Regular GTA Meetings shall be held on the, 3rd Tuesday of each month, unless otherwise ordered by the Officers. Place and time of Regular GTA meetings shall be approved by the President. 

Special GTA Meetings can be called by the President whenever deemed necessary for any valid reason. Location and time of meetings shall be determined by the President. Location may include such online media as ZOOM, Meeting Place, etc. 

 

Board Meetings shall be held as needed. Place and time of Board Meetings shall be determined by the board president. No official business shall be transacted at any Meeting unless 5 board members are present at the time of business. 

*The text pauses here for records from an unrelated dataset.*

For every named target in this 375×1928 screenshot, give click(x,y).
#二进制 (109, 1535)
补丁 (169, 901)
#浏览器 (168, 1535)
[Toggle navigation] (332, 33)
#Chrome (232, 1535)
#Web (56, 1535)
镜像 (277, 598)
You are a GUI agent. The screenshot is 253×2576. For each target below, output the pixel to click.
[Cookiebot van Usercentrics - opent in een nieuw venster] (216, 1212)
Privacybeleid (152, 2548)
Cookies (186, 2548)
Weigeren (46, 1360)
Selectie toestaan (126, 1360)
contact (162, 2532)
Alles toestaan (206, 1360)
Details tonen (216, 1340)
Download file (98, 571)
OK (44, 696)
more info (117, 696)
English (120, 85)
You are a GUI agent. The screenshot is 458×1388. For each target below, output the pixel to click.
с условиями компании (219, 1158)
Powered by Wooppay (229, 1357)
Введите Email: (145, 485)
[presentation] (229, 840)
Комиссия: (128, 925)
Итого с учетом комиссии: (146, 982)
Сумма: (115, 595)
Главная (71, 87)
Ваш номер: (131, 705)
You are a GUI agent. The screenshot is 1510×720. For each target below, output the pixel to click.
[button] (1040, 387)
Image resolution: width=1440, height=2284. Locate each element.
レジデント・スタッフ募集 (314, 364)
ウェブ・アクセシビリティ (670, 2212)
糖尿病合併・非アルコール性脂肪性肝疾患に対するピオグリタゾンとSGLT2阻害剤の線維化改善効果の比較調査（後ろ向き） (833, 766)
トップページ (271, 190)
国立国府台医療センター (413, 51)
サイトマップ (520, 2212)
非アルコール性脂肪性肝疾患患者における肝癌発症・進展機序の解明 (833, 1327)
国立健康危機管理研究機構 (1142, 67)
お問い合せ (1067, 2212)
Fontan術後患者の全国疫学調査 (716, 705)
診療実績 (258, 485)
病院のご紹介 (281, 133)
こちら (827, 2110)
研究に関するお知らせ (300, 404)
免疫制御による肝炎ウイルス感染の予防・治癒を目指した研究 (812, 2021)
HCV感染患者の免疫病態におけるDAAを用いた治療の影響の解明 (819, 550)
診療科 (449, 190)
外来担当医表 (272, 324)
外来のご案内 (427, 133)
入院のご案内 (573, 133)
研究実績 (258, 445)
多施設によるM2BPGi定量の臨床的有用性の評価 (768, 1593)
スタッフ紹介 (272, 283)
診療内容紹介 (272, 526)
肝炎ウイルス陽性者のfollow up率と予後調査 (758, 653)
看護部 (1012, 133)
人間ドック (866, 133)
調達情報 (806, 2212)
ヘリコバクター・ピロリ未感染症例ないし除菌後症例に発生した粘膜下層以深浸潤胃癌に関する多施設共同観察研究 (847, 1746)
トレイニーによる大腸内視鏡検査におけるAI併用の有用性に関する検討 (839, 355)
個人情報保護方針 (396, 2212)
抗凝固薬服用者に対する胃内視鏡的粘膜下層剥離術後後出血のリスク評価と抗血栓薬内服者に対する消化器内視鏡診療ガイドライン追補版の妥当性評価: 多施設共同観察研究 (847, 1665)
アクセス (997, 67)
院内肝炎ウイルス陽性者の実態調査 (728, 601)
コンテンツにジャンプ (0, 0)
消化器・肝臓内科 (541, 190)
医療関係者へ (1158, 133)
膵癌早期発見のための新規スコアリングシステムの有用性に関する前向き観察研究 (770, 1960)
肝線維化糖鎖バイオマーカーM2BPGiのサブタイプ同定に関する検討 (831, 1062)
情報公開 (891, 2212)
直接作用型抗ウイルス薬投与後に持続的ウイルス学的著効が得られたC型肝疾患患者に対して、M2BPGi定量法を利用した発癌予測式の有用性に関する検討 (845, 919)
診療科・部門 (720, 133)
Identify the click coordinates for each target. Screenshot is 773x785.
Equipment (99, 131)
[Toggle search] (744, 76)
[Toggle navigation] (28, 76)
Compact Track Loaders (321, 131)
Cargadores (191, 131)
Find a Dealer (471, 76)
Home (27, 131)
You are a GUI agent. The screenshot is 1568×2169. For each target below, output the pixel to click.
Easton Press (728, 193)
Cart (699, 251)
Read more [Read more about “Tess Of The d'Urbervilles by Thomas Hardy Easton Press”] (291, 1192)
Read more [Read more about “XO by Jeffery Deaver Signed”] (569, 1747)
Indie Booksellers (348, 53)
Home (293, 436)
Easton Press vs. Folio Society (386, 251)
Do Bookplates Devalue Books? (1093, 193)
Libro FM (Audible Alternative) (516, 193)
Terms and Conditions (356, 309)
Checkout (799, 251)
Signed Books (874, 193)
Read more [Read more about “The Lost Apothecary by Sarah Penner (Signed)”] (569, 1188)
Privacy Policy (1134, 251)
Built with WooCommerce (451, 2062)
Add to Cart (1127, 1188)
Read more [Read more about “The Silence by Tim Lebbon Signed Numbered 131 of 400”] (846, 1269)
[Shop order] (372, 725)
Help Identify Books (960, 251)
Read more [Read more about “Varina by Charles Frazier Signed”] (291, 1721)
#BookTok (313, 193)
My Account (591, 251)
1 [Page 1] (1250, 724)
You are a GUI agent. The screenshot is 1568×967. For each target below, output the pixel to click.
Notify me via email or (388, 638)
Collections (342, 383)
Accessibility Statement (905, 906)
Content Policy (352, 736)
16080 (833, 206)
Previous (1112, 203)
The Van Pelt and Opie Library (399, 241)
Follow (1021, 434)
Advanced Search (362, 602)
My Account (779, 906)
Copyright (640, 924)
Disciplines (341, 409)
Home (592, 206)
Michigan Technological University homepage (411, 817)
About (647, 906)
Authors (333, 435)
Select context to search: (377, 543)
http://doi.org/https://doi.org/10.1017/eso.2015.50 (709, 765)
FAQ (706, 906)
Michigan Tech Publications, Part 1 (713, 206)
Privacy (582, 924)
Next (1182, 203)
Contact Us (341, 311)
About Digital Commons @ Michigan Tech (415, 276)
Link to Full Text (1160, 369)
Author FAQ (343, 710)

  • Fifteen club members shall constitute a quorum at Regular of Special club meetings. 

  • Five members shall constitute a quorum at Board Meetings. 

  • The President or in his/her absence the Vice-President, or failing him or her, the Member-at-large shall preside at Regular and Special Club Meetings. 

  • The Club shall be governed by Robert's Rules of Order in all cases, where applicable, and consistent with these Bylaws. 

 

ARTICLE VII - Committees 

The need for standing and special committees or other key positions shall be determined by the Club membership, the Officers, or the Board of Directors and shall be appointed by the President. The President shall be an ex-officio member of all committees. 

 

ARTICLE VIII - Amendments 

These Bylaws can be presented and amended at a Regular Club Meeting, by two thirds vote of the members present, provided the amendment has been submitted in writing and approved in advance by two thirds vote of the Officers and Board members at a prior Board Meeting.